An association has been found between the C allele of the rs1414334 polymorphism in the HTR2C gene and the metabolic syndrome in psychiatric patients. However, no study has yet evaluated whether this allele is associated with smoking. To assess this issue, therefore, we performed a cross-sectional study with a sample of 166 adult patients treated with atypical antipsychotics in 2012-2013 in a region of Spain. The primary variable was the presence of the C allele of the rs1414334 polymorphism in the HTR2C gene. Secondary variables were the number of pack-years (number of cigarettes per day x number of smoking years ÷ 20), age, gender, schizophrenia, years since diagnosis, metabolic syndrome criteria and SCORE. A stepwise binary logistic regression model was constructed to determine associations between primary and secondary variables and their area under the ROC curve (AUC) was calculated. Of the total sample, 33 patients (19.9%) had the C allele of the polymorphism analyzed. Mean cigarette consumption was 11.6 pack-years. The multivariate analysis showed the following factors as associated with the polymorphism: higher cigarette consumption, being a woman, and not having abdominal obesity. The AUC was 0.706. An association was found between increased cigarette consumption over the years and the presence of the C allele of the rs1414334 polymorphism in the HTR2C gene.

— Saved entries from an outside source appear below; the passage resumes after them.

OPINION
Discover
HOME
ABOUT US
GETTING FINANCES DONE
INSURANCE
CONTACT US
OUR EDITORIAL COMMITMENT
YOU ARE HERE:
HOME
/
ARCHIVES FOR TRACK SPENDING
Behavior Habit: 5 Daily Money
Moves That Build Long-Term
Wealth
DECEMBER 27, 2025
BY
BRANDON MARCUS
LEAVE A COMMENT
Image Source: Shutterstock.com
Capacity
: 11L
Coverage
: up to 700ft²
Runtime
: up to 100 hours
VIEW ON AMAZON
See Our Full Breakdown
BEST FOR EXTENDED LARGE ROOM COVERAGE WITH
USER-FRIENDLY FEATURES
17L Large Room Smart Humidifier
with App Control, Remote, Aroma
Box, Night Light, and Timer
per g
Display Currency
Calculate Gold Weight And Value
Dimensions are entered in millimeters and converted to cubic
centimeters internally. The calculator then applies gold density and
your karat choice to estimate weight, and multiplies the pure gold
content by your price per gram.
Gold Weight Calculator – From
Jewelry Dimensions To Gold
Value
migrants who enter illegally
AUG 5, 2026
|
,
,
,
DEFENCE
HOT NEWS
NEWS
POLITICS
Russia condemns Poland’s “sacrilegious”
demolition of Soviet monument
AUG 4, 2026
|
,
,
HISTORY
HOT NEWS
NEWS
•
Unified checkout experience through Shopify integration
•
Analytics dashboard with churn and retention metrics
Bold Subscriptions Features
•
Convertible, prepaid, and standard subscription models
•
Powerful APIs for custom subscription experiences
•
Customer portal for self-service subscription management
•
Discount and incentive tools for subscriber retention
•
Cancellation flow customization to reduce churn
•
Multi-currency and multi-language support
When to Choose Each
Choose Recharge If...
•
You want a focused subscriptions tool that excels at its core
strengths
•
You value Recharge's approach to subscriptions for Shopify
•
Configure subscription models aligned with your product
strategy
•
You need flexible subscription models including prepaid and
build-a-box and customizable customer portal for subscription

En pacientes psiquiátricos, otros autores han encontrado una asociación entre el alelo C del polimorfismo rs1414334 del gen HTR2C y el síndrome metabólico. Ninguno de ellos ha valorado si este alelo se asocia con el consumo de tabaco, por lo que se decidió realizar un estudio en una región española valorando esta cuestión. Estudio observacional transversal de una muestra de 166 pacientes adultos tratados con antipsicóticos atípicos en 2012-2013. Variable principal: presencia del alelo C del polimorfismo rs1414334 del gen HTR2C. Variables secundarias: número de años-paquete (número de cigarrillos al día x número de años fumando ÷ 20), edad, sexo, esquizofrenia, años diagnosticados del trastorno, criterios de síndrome metabólico y SCORE. Se construyó un modelo de regresión logística binaria por pasos para determinar asociaciones entre la variable principal y las variables secundarias del estudio y se calculó su área bajo la curva ROC (ABC). Del total de la muestra, 33 pacientes presentaron el alelo C del polimorfismo analizado (19,9%). El consumo de tabaco medio fue de 11.6 paquetes-año. El modelo multivariante arrojó los siguientes factores asociados al polimorfismo: mayor consumo tabáquico, ser mujer y no tener obesidad abdominal. El ABC fue de 0,706. Se ha encontrado asociación entre un mayor consumo de tabaco a lo largo de los años y la presencia del alelo C del polimorfismo rs1414334 del gen HTR2C. Se necesitan trabajos que corroboren nuestros resultados.